Remove scripts from HTML pages. This can be used in conjunction with -run-scripts to save generated content while removing the scripts that generated it. -remove-scripts implies -dom.

-dom

Save the HTML DOM, possibly modified by scripts or -remove-scripts. Without this, the only changes to the DOM that are saved are those made to links to make them relative.

-sync

Synchronise mode: Only files that have changed since the last download will be downloaded if this option is given.

-add-extensions

This feature is highly experimental. Use it at your own risk!

This adds extensions to files based on the MIME type, if the file does not already have an appropriate extension. (This exists for the sake of picky web browsers that refuse to open certain files.)

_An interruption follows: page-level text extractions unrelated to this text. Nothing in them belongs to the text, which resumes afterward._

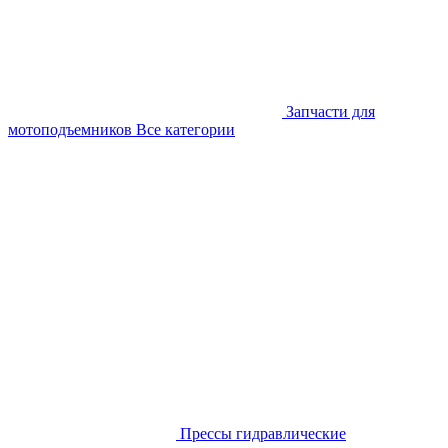
Запчасти для
мотоподъемников
Все категории
Прессы гидравлические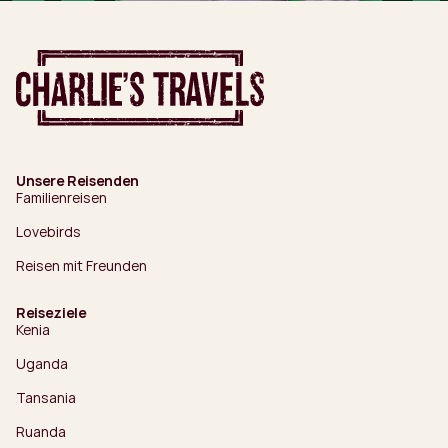
Unsere Reisenden
Familienreisen
Lovebirds
Reisen mit Freunden
Reiseziele
Kenia
Uganda
Tansania
Ruanda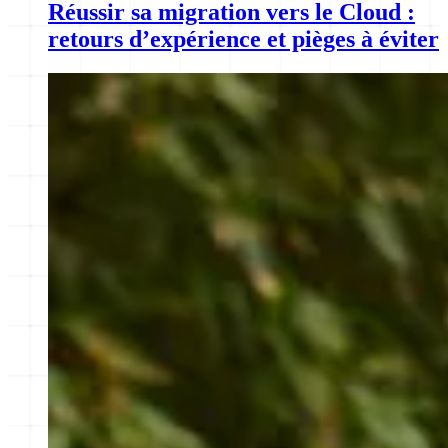
Réussir sa migration vers le Cloud :
retours d’expérience et pièges à éviter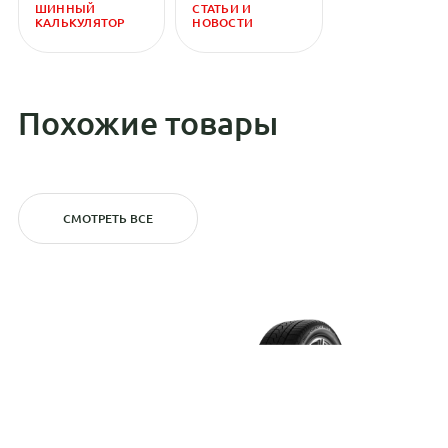
ШИННЫЙ
СТАТЬИ И
КАЛЬКУЛЯТОР
НОВОСТИ
Похожие товары
СМОТРЕТЬ ВСЕ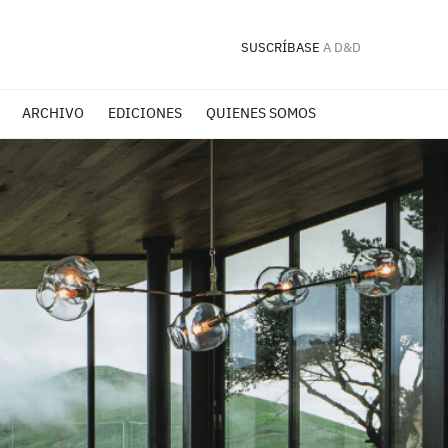
SUSCRÍBASE
A D&D
ARCHIVO
EDICIONES
QUIENES SOMOS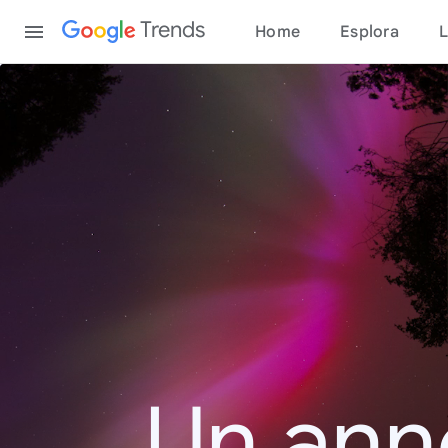
Content
Trends
Home
Esplora
L
Un ann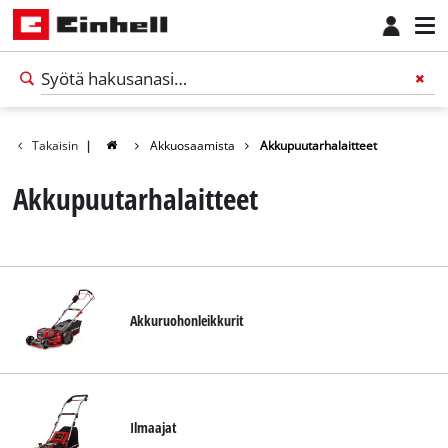
Takaisin
|
Akkuosaamista
Akkupuutarhalaitteet
Akkupuutarhalaitteet
Akkuruohonleikkurit
Suomi
FI
Suomi
Ilmaajat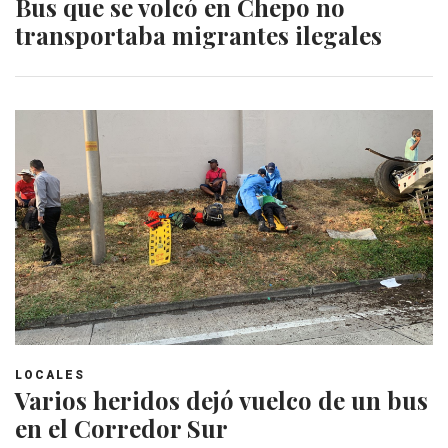
Bus que se volcó en Chepo no
transportaba migrantes ilegales
LOCALES
Varios heridos dejó vuelco de un bus
en el Corredor Sur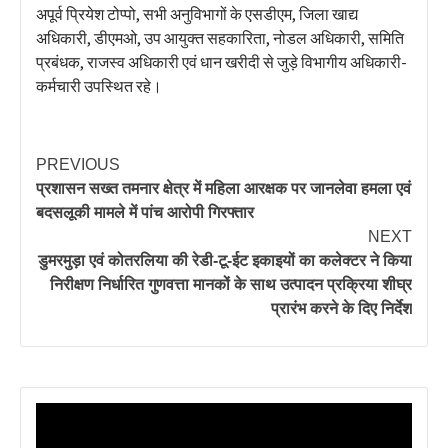
अपूर्व प्रियेश टोप्पो, सभी अनुविभागों के एसडीएम, जिला खाद्य
अधिकारी, डीएमओ, उप आयुक्त सहकारिता, नोडल अधिकारी, समिति
प्रबंधक, राजस्व अधिकारी एवं धान खरीदी से जुड़े विभागीय अधिकारी-
कर्मचारी उपस्थित रहे।
PREVIOUS
प्रशासन सख्त तमनार क्षेत्र में महिला आरक्षक पर जानलेवा हमला एवं
बदसलूकी मामले में पांच आरोपी गिरफ्तार
NEXT
डुमरमुड़ा एवं कोतरलिया की रेडी-टू-ईट इकाइयों का कलेक्टर ने किया
निरीक्षण निर्धारित गुणवत्ता मानकों के साथ उत्पादन प्रक्रिया शीघ्र
प्रारंभ करने के दिए निर्देश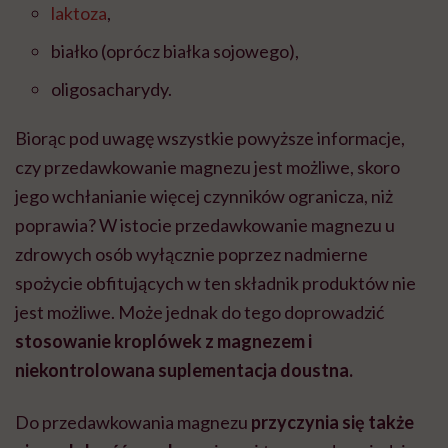
laktoza
,
białko (oprócz białka sojowego),
oligosacharydy.
Biorąc pod uwagę wszystkie powyższe informacje,
czy przedawkowanie magnezu jest możliwe, skoro
jego wchłanianie więcej czynników ogranicza, niż
poprawia? W istocie przedawkowanie magnezu u
zdrowych osób wyłącznie poprzez nadmierne
spożycie obfitujących w ten składnik produktów nie
jest możliwe.
Może jednak do tego doprowadzić
stosowanie kroplówek z magnezem i
niekontrolowana suplementacja doustna.
Do przedawkowania magnezu
przyczynia się także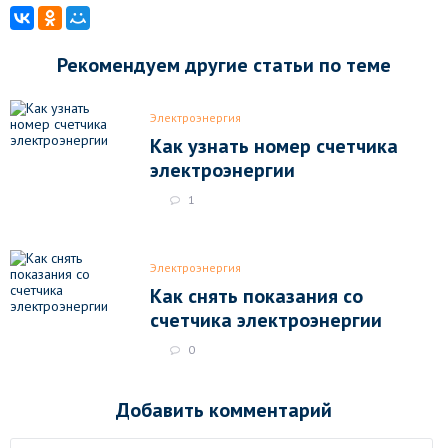
Рекомендуем другие статьи по теме
Электроэнергия
Как узнать номер счетчика
электроэнергии
1
Электроэнергия
Как снять показания со
счетчика электроэнергии
0
Добавить комментарий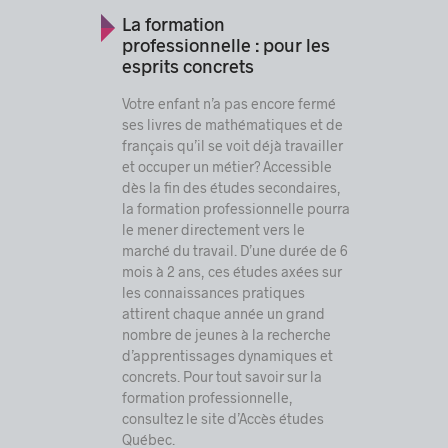
La formation
professionnelle : pour les
esprits concrets
Votre enfant n’a pas encore fermé
ses livres de mathématiques et de
français qu’il se voit déjà travailler
et occuper un métier? Accessible
dès la fin des études secondaires,
la formation professionnelle pourra
le mener directement vers le
marché du travail. D’une durée de 6
mois à 2 ans, ces études axées sur
les connaissances pratiques
attirent chaque année un grand
nombre de jeunes à la recherche
d’apprentissages dynamiques et
concrets. Pour tout savoir sur la
formation professionnelle,
consultez
le site d’Accès études
Québec
.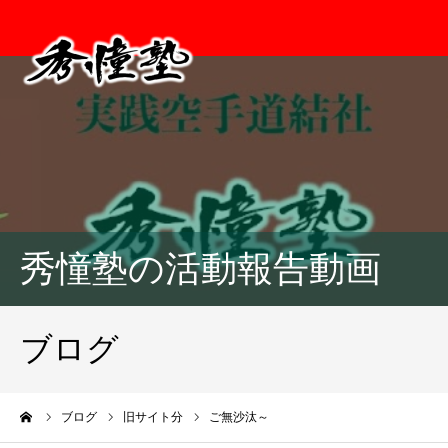
秀憧塾の活動報告動画
ブログ
ーム
ブログ
旧サイト分
ご無沙汰～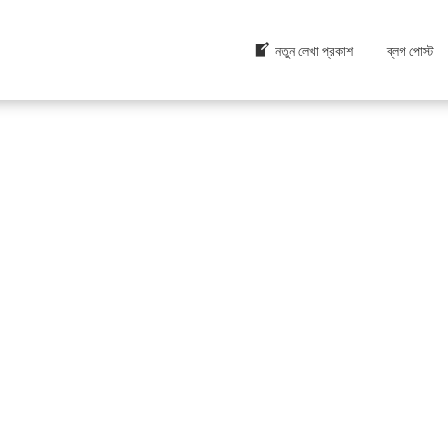
নতুন লেখা প্রকাশ
ব্লগ পোস্ট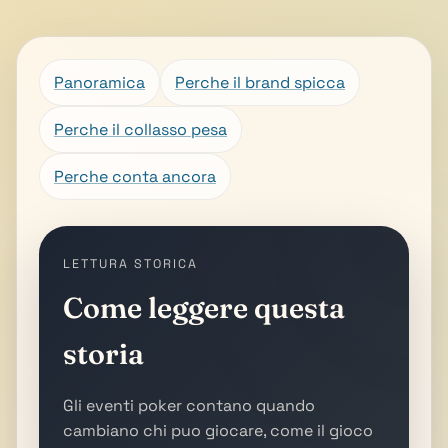
Panoramica
Perche il brand spicca
Perche il collasso pesa
Perche conta ancora
LETTURA STORICA
Come leggere questa
storia
Gli eventi poker contano quando
cambiano chi puo giocare, come il gioco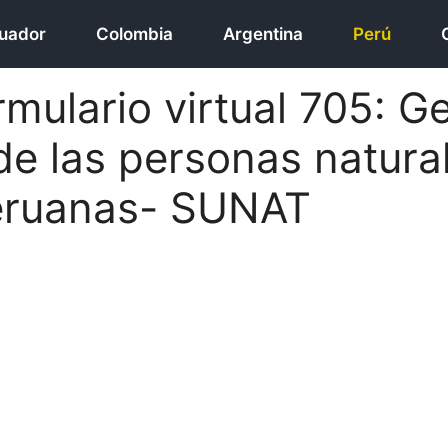
uador
Colombia
Argentina
Perú
rmulario virtual 705: G
de las personas natura
peruanas- SUNAT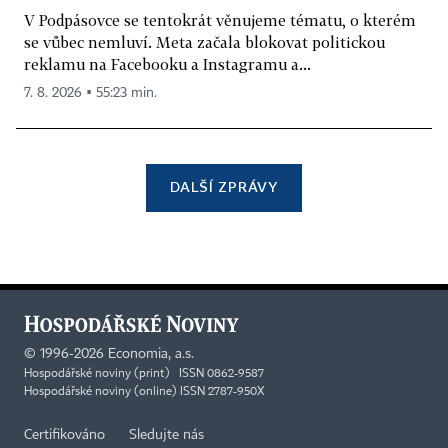
V Podpásovce se tentokrát věnujeme tématu, o kterém
se vůbec nemluví. Meta začala blokovat politickou
reklamu na Facebooku a Instagramu a...
7. 8. 2026 ▪ 55:23 min.
DALŠÍ ZPRÁVY
©
1996-2026
Economia, a.s.
Hospodářské noviny (print) ISSN 0862-9587
Hospodářské noviny (online) ISSN 2787-950X
Certifikováno
Sledujte nás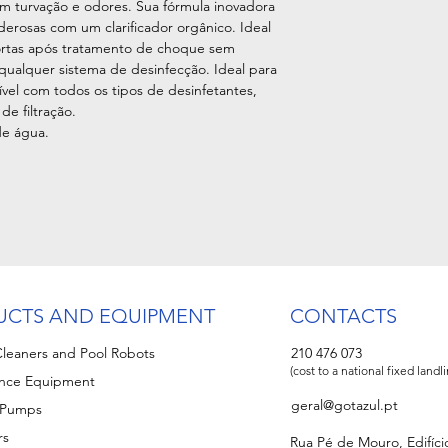
 turvação e odores. Sua fórmula inovadora
rosas com um clarificador orgânico. Ideal
mortas após tratamento de choque sem
 qualquer sistema de desinfecção. Ideal para
vel com todos os tipos de desinfetantes,
de filtração.
de água.
UCTS AND EQUIPMENT
CONTACTS
leaners and Pool Robots
210 476 073
(cost to a national fixed landl
nce Equipment
geral@gotazul.pt
n Pumps
rs
Rua Pé de Mouro, Edifíci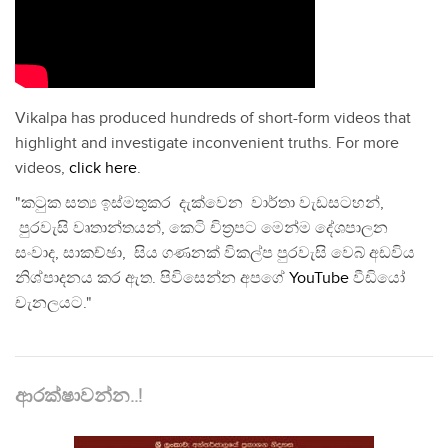
Vikalpa has produced hundreds of short-form videos that
highlight and investigate inconvenient truths. For more
videos,
click here
.
"කටුක සත්‍ය ඉස්මතුකර දැක්වෙන වාර්තා වැඩසටහන්,
පුරවැසි වෘතාන්තයන්, කෙටි චිත්‍රපට මෙන්ම දේශපාලන
සංවාද, සාකච්ඡා, සිය ගණනක් විකල්ප පුරවැසි වෙබ් අඩවිය
නිශ්පාදනය කර ඇත. පිවිසෙන්න අපගේ
YouTube
වීඩියෝ
චැනලයට."
ආරක්ෂාවන්න..!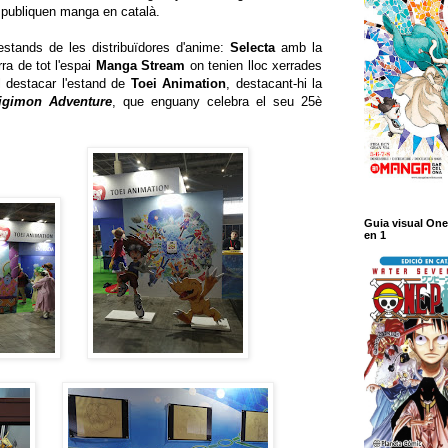
e publiquen manga en català.
stands de les distribuïdores d'anime:
Selecta
amb la
erra de tot l'espai
Manga Stream
on tenien lloc xerrades
l destacar l'estand de
Toei Animation
, destacant-hi la
igimon Adventure
, que enguany celebra el seu 25è
Guia visual One
en 1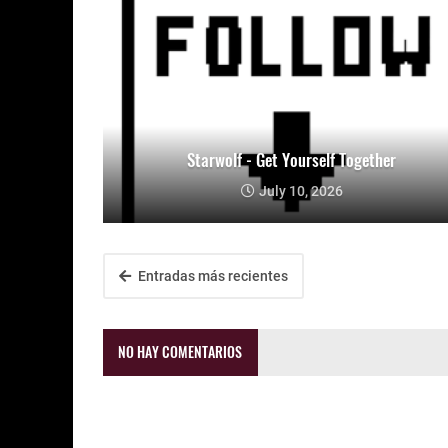
Starwolf - Get Yourself Together
July 10, 2026
Entradas más recientes
NO HAY COMENTARIOS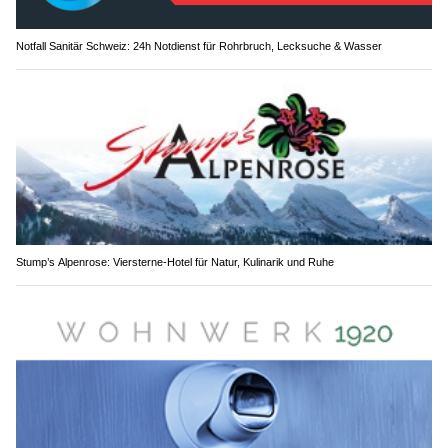
Notfall Sanitär Schweiz: 24h Notdienst für Rohrbruch, Lecksuche & Wasser
Stump’s Alpenrose: Viersterne-Hotel für Natur, Kulinarik und Ruhe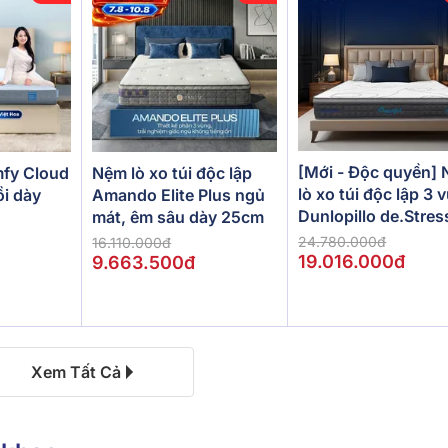
[Mới - Độc quyền]
fy Cloud
Nệm lò xo túi độc lập
lò xo túi độc lập 3 
ồi dày
Amando Elite Plus ngủ
Dunlopillo de.Stres
mát, êm sâu dày 25cm
Powerful
24.780.000đ
16.110.000đ
19.016.000đ
9.663.500đ
Xem Tất Cả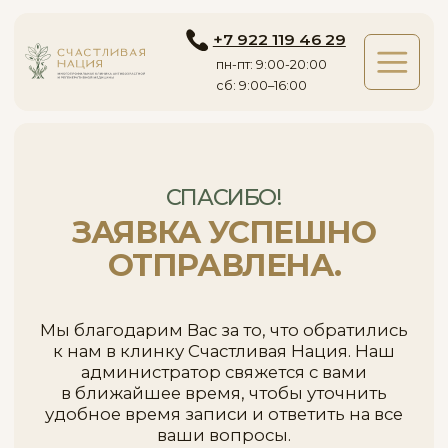
+7 922 119 46 29
пн-пт: 9:00-20:00
сб: 9:00–16:00
СПАСИБО!
ЗАЯВКА УСПЕШНО
ОТПРАВЛЕНА.
Мы благодарим Вас за то, что обратились
к нам в клинку Счастливая Нация. Наш
администратор свяжется с вами
в ближайшее время, чтобы уточнить
удобное время записи и ответить на все
ваши вопросы.
Вернуться на главную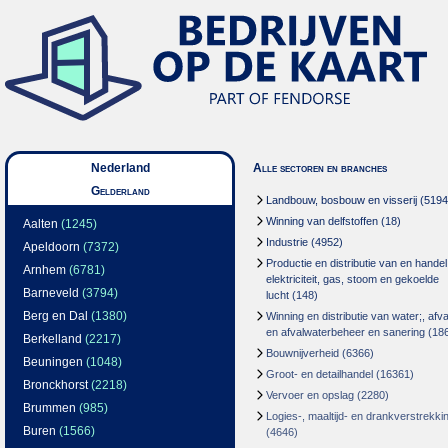
Nederland
Alle sectoren en branches
Gelderland
Landbouw, bosbouw en visserij
(5194
Winning van delfstoffen
(18)
Aalten
(1245)
Industrie
(4952)
Apeldoorn
(7372)
Productie en distributie van en handel
Arnhem
(6781)
elektriciteit, gas, stoom en gekoelde
Barneveld
(3794)
lucht
(148)
Berg en Dal
(1380)
Winning en distributie van water;, afva
en afvalwaterbeheer en sanering
(18
Berkelland
(2217)
Bouwnijverheid
(6366)
Beuningen
(1048)
Groot- en detailhandel
(16361)
Bronckhorst
(2218)
Vervoer en opslag
(2280)
Brummen
(985)
Logies-, maaltijd- en drankverstrekki
Buren
(1566)
(4646)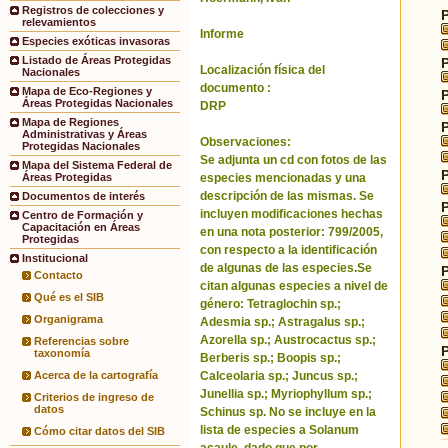
Registros de colecciones y
relevamientos
Informe
Especies exóticas invasoras
Listado de Áreas Protegidas
Localización física del
Nacionales
documento :
Mapa de Eco-Regiones y
Áreas Protegidas Nacionales
DRP
Mapa de Regiones
Administrativas y Áreas
Observaciones:
Protegidas Nacionales
Se adjunta un cd con fotos de las
Mapa del Sistema Federal de
especies mencionadas y una
Áreas Protegidas
descripción de las mismas. Se
Documentos de interés
incluyen modificaciones hechas
Centro de Formación y
Capacitación en Áreas
en una nota posterior: 799/2005,
Protegidas
con respecto a la identificación
Institucional
de algunas de las especies.Se
Contacto
citan algunas especies a nivel de
Qué es el SIB
género: Tetraglochin sp.;
Organigrama
Adesmia sp.; Astragalus sp.;
Azorella sp.; Austrocactus sp.;
Referencias sobre
taxonomía
Berberis sp.; Boopis sp.;
Calceolaria sp.; Juncus sp.;
Acerca de la cartografía
Junellia sp.; Myriophyllum sp.;
Criterios de ingreso de
datos
Schinus sp. No se incluye en la
lista de especies a Solanum
Cómo citar datos del SIB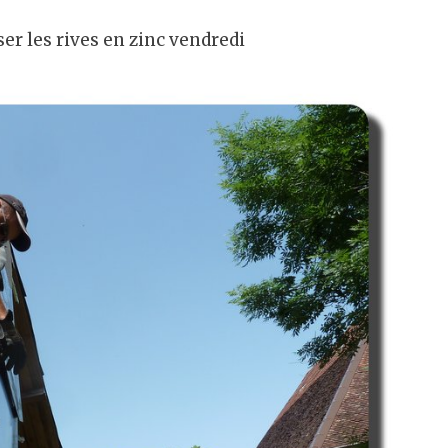
poser les rives en zinc vendredi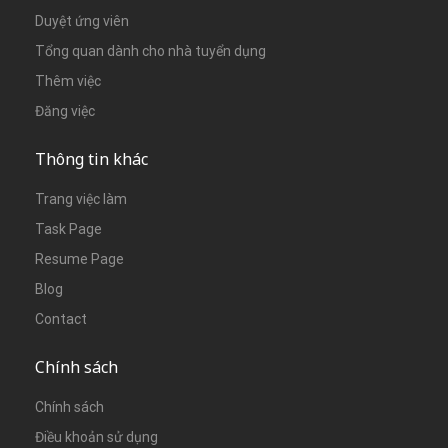
Duyệt ứng viên
Tổng quan dành cho nhà tuyển dụng
Thêm việc
Đăng việc
Thông tin khác
Trang việc làm
Task Page
Resume Page
Blog
Contact
Chính sách
Chính sách
Điều khoản sử dụng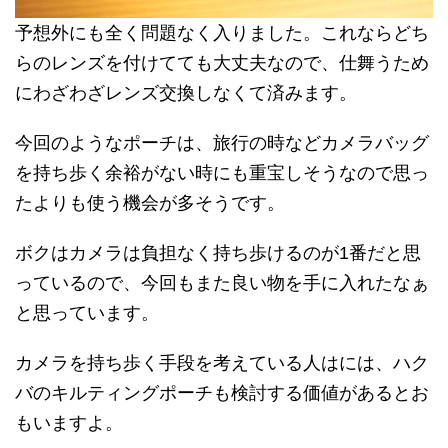
予想外にも全く問題なく入りました。これならどち
らのレンズを付けてても大丈夫なので、仕舞うため
にわざわざレンズ交換しなくて済みます。
今回のようなポーチは、旅行の時などカメラバッグ
を持ち歩く余裕がない時にも重宝しそうなので思っ
たよりも使う機会が多そうです。
ボクはカメラは負担なく持ち歩けるのが1番だと思
っているので、今回もまた良い物を手に入れたなぁ
と思っています。
カメラを持ち歩く手段を考えている人はには、ハク
バのキルティングポーチも検討する価値があるとお
もいますよ。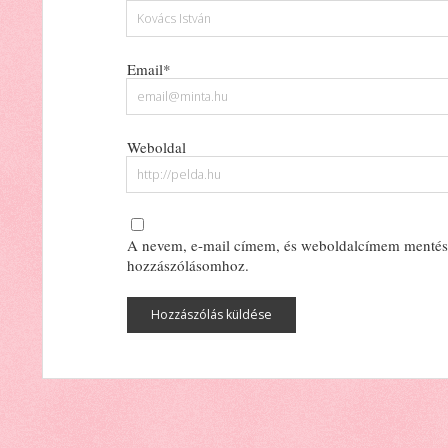
Email*
Weboldal
A nevem, e-mail címem, és weboldalcímem mentés
hozzászólásomhoz.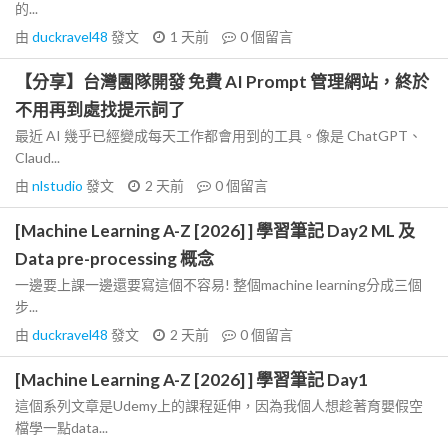
的...
由
duckravel48
發文
1 天前
0
個留言
【分享】台灣團隊開發 免費 AI Prompt 管理網站，終於
不用再到處找提示詞了
最近 AI 幾乎已經變成每天工作都會用到的工具。像是 ChatGPT、
Claud...
由
nlstudio
發文
2 天前
0
個留言
[Machine Learning A-Z [2026] ] 學習筆記 Day2 ML 及
Data pre-processing 概念
一邊要上課一邊還要寫這個不容易! 整個machine learning分成三個
步...
由
duckravel48
發文
2 天前
0
個留言
[Machine Learning A-Z [2026] ] 學習筆記 Day1
這個系列文章是Udemy上的課程延伸，因為我個人想趁著育嬰假空
檔學一點data...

It currently has four problems with it: The start page never gets an extension added; index.html is sometimes saved as index.html.html; images and style sheets never get extensions added, unless they are linked to directly (via <a href...>); and extra HEAD requests are made (far more than necessary), which slow things down to a crawl.

BUGS

If you find any bugs, please e-mail the author.

This program doesn't take redirection into account.

It doesn't work with pages that have an explicit encoding in the source code.

It doesn't work with pages not in UTF-8. (It would need to apply a charset attribute to various elements or save the page in the original encoding.)

Style attributes containing URLs get mangled.

When URLs in CSS style sheets are made relative, they are not properly escaped, so quotation marks may produce invalid CSS.

The -run-scripts option causes the script to eat up all your memory.

If a scripts browses to another page and -dom or -remove-scripts is specified, then the wrong DOM tree is serialised.

There is no way to set the local IP address to bind to. But you can use this nutty workaround, which requires Hook::WrapSub:

perl -sS -MHook::WrapSub -MIO::Socket::INET \
  -M'less Hook::WrapSub::wrap_subs
    sub{push @_, LocalAddr => "10.10.10.205" },
    "IO::Socket::INET::new"' \
  anarch ...

There are not enough tests yet.

If you run anarch as an argument to perl, and you are using perl 5.8.8 or lower, you will need to call perl with the -s option.

SINE QUIBUS NON

This program requires perl 5.8.3 or higher (5.8.4 or higher recommended) and the following CPAN modules:

WWW::Scripter

CSS::DOM 0.03 or higher

URI

File::Slurp

LWP 5.815 or higher

HTML::DOM 0.025 or higher

WWW::Scripter::Plugin::Ajax is required for the -run-scripts option to work.

AUTHOR & COPYLEFT

Copyright (C) 2009, Father Chrysostomos (sprout at, um, cpan dot org)

This program is free software; you may redistribute or modify it (or both) under the same terms as perl.